[How to complete this task]
Every record below must be returned word for word, with the pictures left out.

━━━ Data supplied ━━━

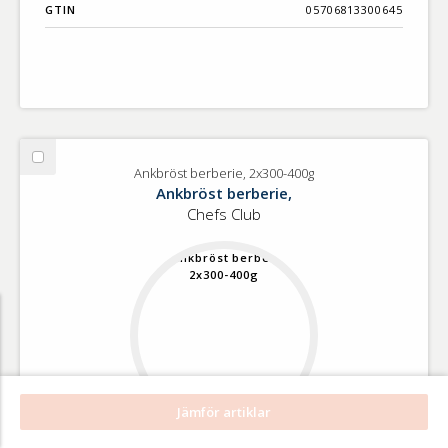
GTIN
05706813300645
Välj
Ankbröst berberie, 2x300-400g
Ankbröst
Ankbröst berberie,
berberie,
Chefs Club
2x300-
400g
Jämför artiklar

━━━

[Exercise output]
GTIN
05706813300645
Välj
Ankbröst berberie, 2x300-400g
Ankbröst
Ankbröst berberie,
berberie,
Chefs Club
2x300-
400g
Jämför artiklar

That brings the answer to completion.